Walter Rauschenbusch is credited by many interpreters as the fountainhead of the social gospel in America. An American Baptist minister of German heritage, Rauschenbusch was the "prophet" of a movement that created a watershed in American religious thought. A theological educator, social activist, and church historian, Rauschenbusch is continually revisited a century after his death. This three-volume set makes available the original texts of a seminal thinker in an authorized and critical edition.
Volume III brings together important texts of Walter Rauschenbusch, most significantly an unpublished book, "Christianity Revolutionary" first begun in 1891/92. This text was published under another title and with significant modifications. Here is the original, unaltered text for the first time. In addition, this volume contains Rauschenbusch's last major work, A THEOLOGY FOR THE SOCIAL GOSPEL (1917). This answered the call for a serious theological underpinning of the social gospel.

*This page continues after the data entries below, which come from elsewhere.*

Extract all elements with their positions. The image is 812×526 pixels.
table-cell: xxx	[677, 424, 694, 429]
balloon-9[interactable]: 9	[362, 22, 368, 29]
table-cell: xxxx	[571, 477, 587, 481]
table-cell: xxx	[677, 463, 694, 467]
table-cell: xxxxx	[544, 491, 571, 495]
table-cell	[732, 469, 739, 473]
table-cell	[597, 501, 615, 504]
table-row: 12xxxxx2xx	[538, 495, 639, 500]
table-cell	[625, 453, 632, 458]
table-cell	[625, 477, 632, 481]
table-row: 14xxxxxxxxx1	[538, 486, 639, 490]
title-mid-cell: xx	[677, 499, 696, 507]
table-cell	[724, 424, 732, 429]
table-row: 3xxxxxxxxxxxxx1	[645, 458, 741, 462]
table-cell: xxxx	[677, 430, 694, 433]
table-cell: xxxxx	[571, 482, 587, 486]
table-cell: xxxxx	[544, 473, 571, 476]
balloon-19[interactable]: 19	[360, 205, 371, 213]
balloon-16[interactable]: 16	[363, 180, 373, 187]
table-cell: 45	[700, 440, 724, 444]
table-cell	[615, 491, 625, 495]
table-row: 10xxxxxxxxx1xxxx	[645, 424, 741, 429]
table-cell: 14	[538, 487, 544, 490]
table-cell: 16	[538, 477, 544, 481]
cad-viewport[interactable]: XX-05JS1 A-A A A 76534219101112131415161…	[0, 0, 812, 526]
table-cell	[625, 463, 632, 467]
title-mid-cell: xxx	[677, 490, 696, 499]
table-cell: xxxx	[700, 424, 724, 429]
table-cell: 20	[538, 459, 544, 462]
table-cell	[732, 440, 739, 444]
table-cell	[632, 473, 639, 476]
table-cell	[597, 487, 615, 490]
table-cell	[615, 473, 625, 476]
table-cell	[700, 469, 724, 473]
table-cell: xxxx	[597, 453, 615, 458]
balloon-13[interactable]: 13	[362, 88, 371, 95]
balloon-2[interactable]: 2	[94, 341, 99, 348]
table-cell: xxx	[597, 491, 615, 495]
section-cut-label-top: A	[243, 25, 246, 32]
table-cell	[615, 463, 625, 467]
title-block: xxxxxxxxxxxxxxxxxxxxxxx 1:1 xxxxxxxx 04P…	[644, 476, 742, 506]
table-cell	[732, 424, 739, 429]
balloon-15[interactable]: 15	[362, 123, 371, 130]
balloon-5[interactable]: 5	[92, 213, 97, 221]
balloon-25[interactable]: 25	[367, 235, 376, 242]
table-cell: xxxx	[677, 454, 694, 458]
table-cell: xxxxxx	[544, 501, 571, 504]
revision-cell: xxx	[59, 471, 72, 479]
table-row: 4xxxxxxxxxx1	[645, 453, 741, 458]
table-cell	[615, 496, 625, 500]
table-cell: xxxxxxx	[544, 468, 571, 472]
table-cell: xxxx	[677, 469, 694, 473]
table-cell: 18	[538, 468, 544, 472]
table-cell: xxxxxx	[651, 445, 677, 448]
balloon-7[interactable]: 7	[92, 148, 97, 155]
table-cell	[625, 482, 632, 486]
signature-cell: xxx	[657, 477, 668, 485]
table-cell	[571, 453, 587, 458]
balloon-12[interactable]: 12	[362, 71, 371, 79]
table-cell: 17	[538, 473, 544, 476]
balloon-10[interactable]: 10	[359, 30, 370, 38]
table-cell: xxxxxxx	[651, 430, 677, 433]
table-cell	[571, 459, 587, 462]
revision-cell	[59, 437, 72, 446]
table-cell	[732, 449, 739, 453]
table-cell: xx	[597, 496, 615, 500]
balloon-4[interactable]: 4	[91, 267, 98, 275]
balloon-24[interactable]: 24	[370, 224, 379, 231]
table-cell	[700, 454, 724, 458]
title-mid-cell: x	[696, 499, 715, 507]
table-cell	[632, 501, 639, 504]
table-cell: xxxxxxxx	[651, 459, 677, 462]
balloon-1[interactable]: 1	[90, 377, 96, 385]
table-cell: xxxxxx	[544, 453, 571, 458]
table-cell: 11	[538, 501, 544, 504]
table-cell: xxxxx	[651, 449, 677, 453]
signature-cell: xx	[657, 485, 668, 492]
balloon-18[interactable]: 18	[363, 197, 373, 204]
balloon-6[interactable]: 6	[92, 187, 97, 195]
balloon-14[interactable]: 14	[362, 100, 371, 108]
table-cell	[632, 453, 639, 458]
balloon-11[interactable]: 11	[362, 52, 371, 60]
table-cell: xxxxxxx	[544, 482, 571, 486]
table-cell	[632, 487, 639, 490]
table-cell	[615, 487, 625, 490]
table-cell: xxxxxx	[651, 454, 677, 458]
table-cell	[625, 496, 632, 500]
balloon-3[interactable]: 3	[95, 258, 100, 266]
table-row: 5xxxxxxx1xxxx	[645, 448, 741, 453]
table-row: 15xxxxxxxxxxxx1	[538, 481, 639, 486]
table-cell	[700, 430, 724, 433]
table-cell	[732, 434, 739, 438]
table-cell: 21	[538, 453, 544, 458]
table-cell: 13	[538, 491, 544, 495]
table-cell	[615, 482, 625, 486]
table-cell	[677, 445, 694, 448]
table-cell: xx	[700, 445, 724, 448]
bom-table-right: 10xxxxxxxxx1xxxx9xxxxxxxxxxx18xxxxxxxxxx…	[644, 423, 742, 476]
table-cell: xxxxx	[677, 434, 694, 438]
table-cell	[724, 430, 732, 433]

Volume III includes three shorter publications of Rauschenbusch "The Kingdom of God," that defines one of his major principles, "The Value and Use of History," that reveals the premises of his vocation, and "Why I am a Baptist," a series of editorials that provided a timely apologetic for Baptist principles. As with the first two volumes, a select correspondence section contains poetry, selections from a summer journal, and letters from Gerald Birney Smith, Vida Scudder, and William H. P. Faunce.
The most extensive bibliography for Walter Rauschenbusch has been assembled in this volume. It includes a first-ever listing of archival resources from North American and European collections that will suggest and enable further investigation of Rauschenbusch.
The textual content of Volume III begins with a Theological Introduction prepared by William H. Brackney, eminent historical theologian of the Baptist movement. In his introduction, drawing upon hundreds of sources, Brackney accounts for American, English, and German influences on Rauschenbusch, including his famous "Kingdom" or "Basileic" theology.